Background information
- Born: 1975 (age 50–51)
- Origin: Seil, Argyll and Bute, Scotland
- Genres: Contemporary folk, Scottish folk
- Occupations: Musician, composer
- Instrument: Fiddle
- Years active: 1998-present
- Member of: Lau
- Formerly of: Blazin' Fiddles Sunhoney Tabache The Unusual Suspects

= Aidan O'Rourke (musician) =

Scottish contemporary folk music fiddle player and composer

Aidan O'Rourke (born 1975) is a Scottish contemporary folk music fiddle player and composer. He was named the 2014 BBC Radio 2 Folk Awards Musician of the Year and the Scots Trad Music Awards 2011 Composer of the Year. In addition to his solo career, O'Rourke also plays in the award-winning folk trio Lau alongside Kris Drever and Martin Green. He was one of 20 musicians commissioned for New Music 20x12 by PRS for Music Foundation to celebrate the 2012 Summer Olympics. O'Rourke has worked with Eddi Reader, Andy Sheppard, Alyth, Roddy Woomble and appears on more than eighty recordings. Previously, he was a member of Blazin' Fiddles, The Unusual Suspects and Tabache.

==Early life and career==
O'Rourke grew up in a musical family in Oban and later on the nearby island of Seil. He is of Scottish/Irish parentage and grew up listening to traditional songs from both countries. He studied civil engineering at Strathclyde University. After university he moved to Edinburgh in 1998 and joined Blazin' Fiddles in the same year. O'Rourke has also been a member of such groups as Tabache, Sunhoney, and Lau, and has guested on dozens of albums by other artists.
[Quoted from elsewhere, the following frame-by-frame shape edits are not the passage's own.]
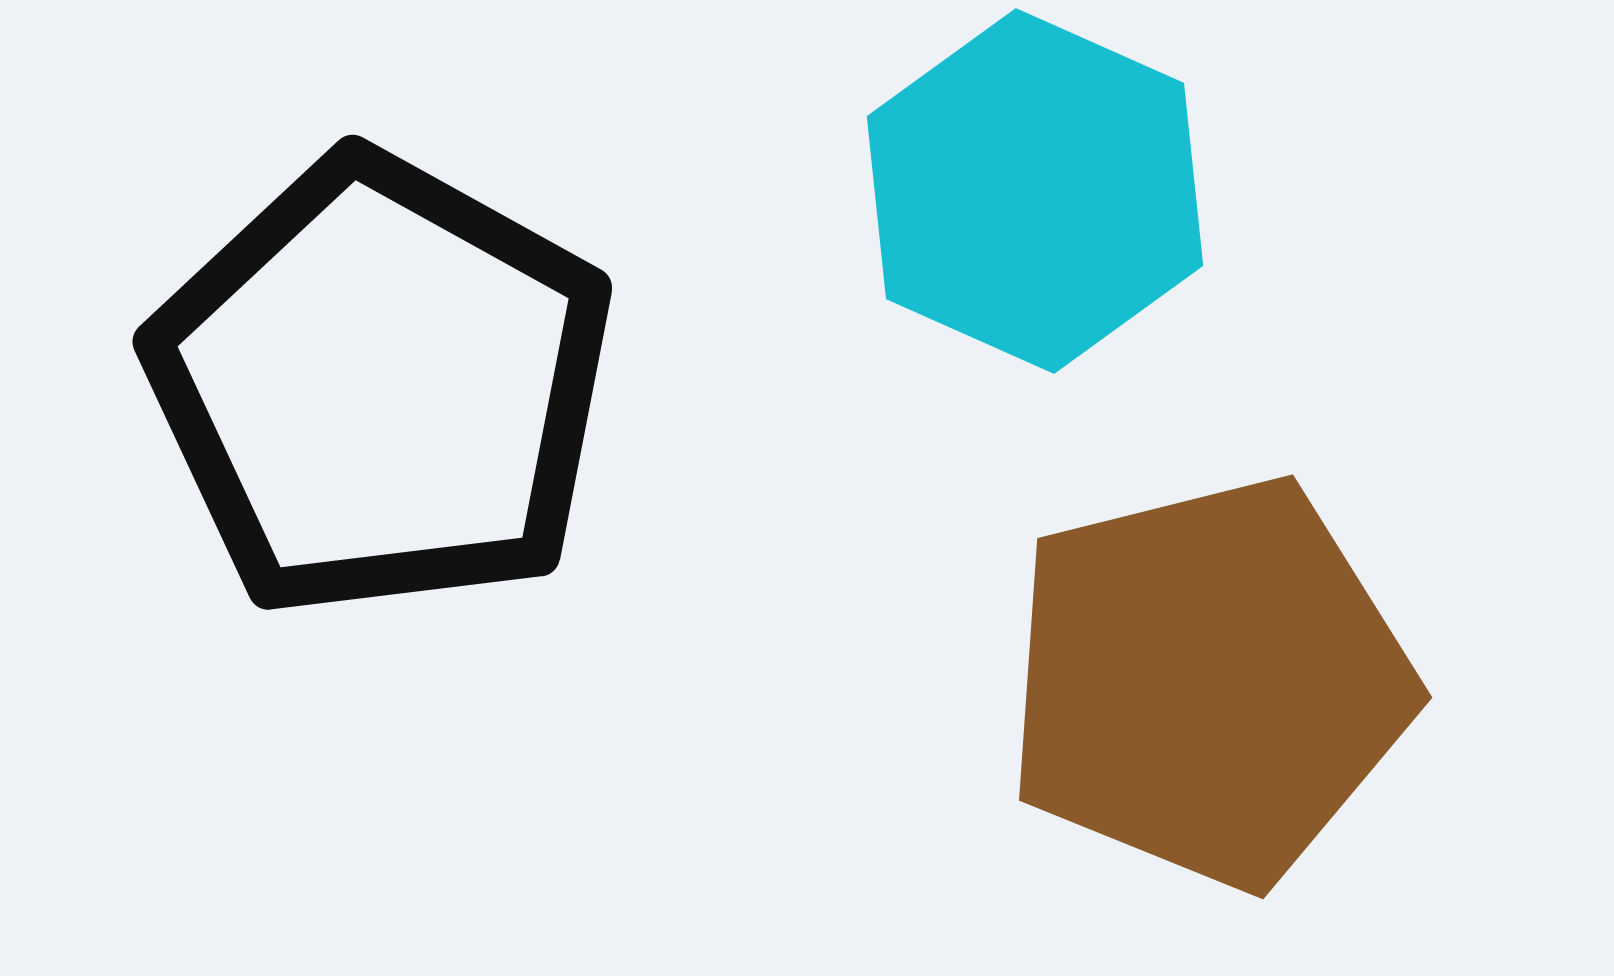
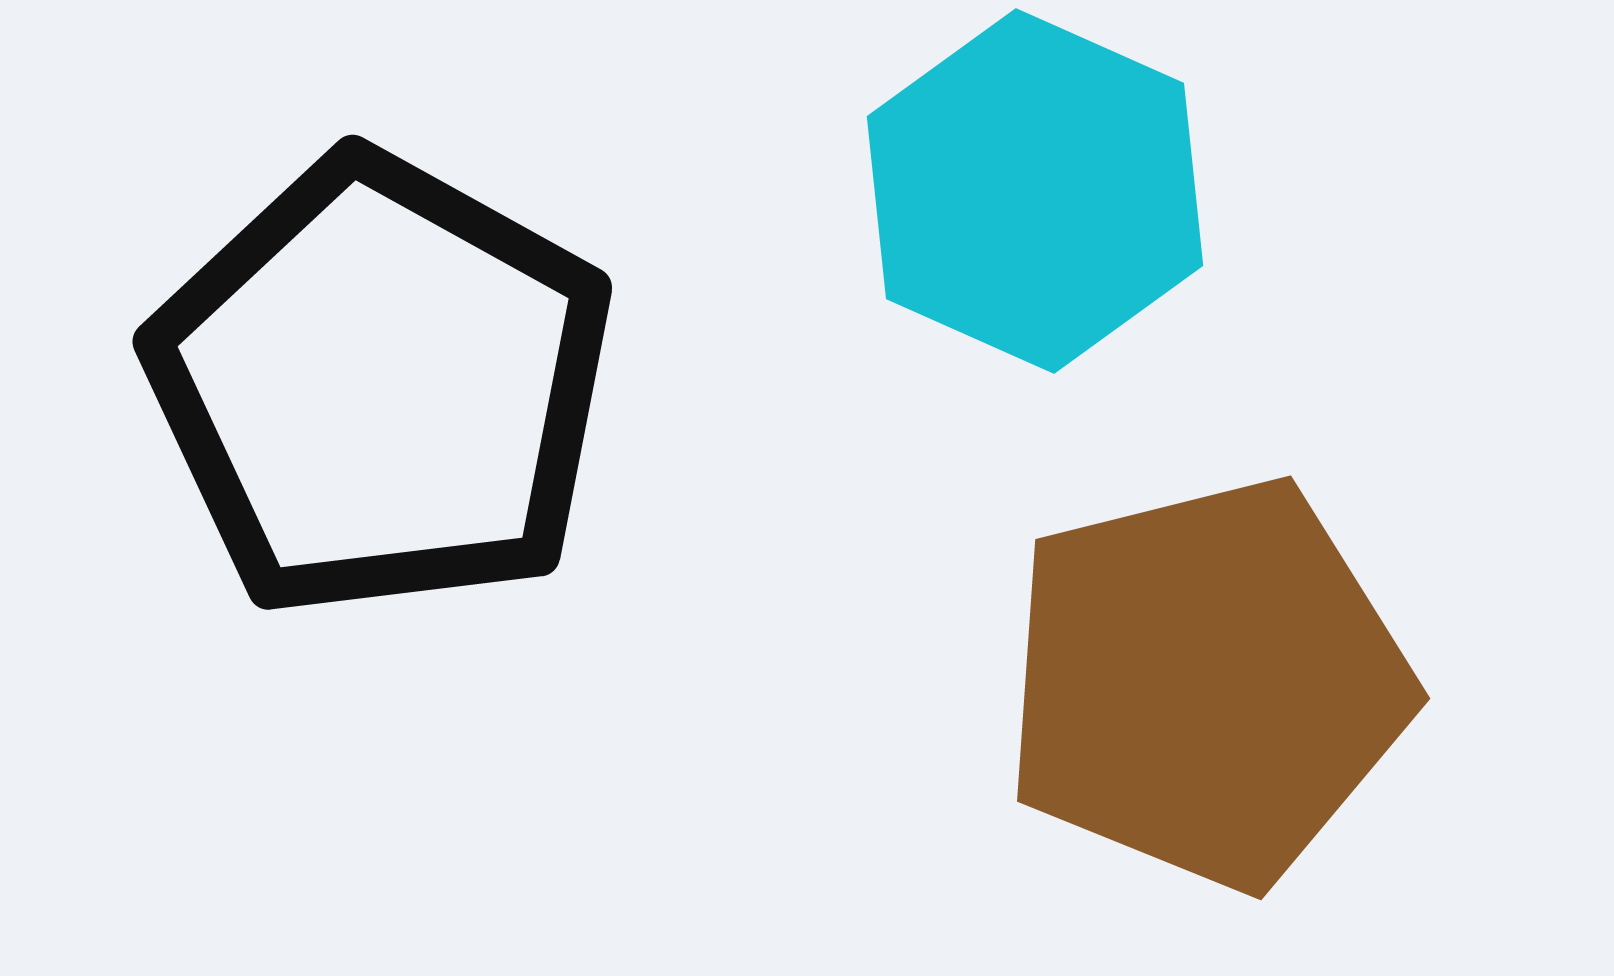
brown pentagon: moved 2 px left, 1 px down
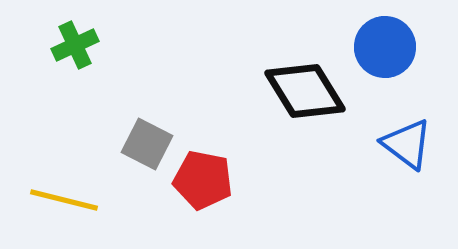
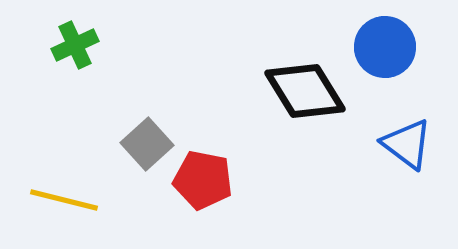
gray square: rotated 21 degrees clockwise
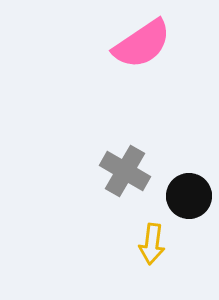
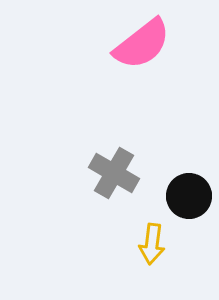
pink semicircle: rotated 4 degrees counterclockwise
gray cross: moved 11 px left, 2 px down
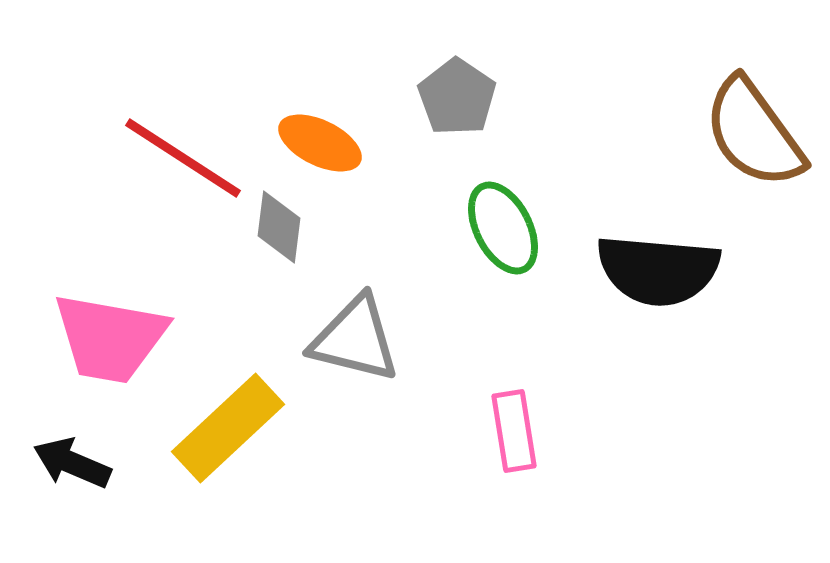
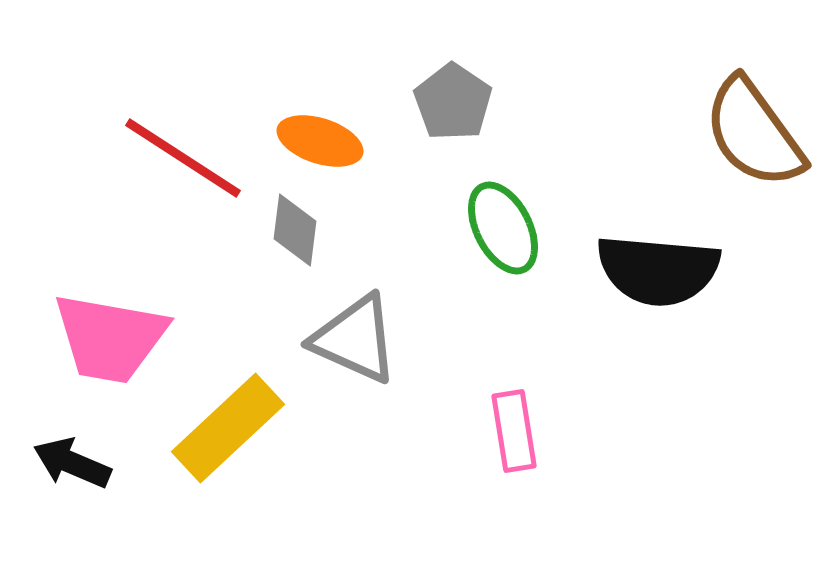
gray pentagon: moved 4 px left, 5 px down
orange ellipse: moved 2 px up; rotated 8 degrees counterclockwise
gray diamond: moved 16 px right, 3 px down
gray triangle: rotated 10 degrees clockwise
Sirius, O'Rourke's debut solo album, was released in 2006. It contains a fusion of folk, jazz, and drum and bass sounds inspired by traditional Scottish, Danish, and Irish music. He released An Tobar in 2008. The album, dedicated to an arts center of the same name on the Isle of Mull, consists of five songs rooted in Celtic music but often displaying a "progressive twist". The song "Tobar Nan Ealain", which Allmusic writer Chris Nickson calls the album's "centerpiece", begins with a poem from Aonghas MacNeacail and features guest vocals by Kirsty MacKinnon.

O'Rourke was commissioned to write a piece for the 2012 Summer Olympics. He told PRS for Music that the composition "draws inspiration from the fact that TAT-1 (Transatlantic No. 1) the first transatlantic telephone cable system was laid between Gallanach Bay, near Oban and Clarenville, Newfoundland between 1955 and 1956."
O'Rourke released his third solo album, Hotline, in 2013,
and he was named Musician of the Year at the 2014 BBC Radio 2 Folk Awards.

==Discography==
===Solo===
- Sirius (2006)
- An Tobar (2008)
- Hotline (2013)

===With Lau===
- Lightweights and Gentlemen (2007)
- Live (2008)
- Arc Light (2009)
- Race the Loser (2012)
- The Bell That Never Rang (2015)

===With Kan===
- Sleeper (2015)

===The Unusual Suspects===
- Live in Scotland (2005)
- Big Like This (2011)

===Tabache===
- Are You Willing? (1996)
- Waves of Rush (1999)

===With Big Big Train===
- Common Ground (2021)
- Welcome to the Planet (2022)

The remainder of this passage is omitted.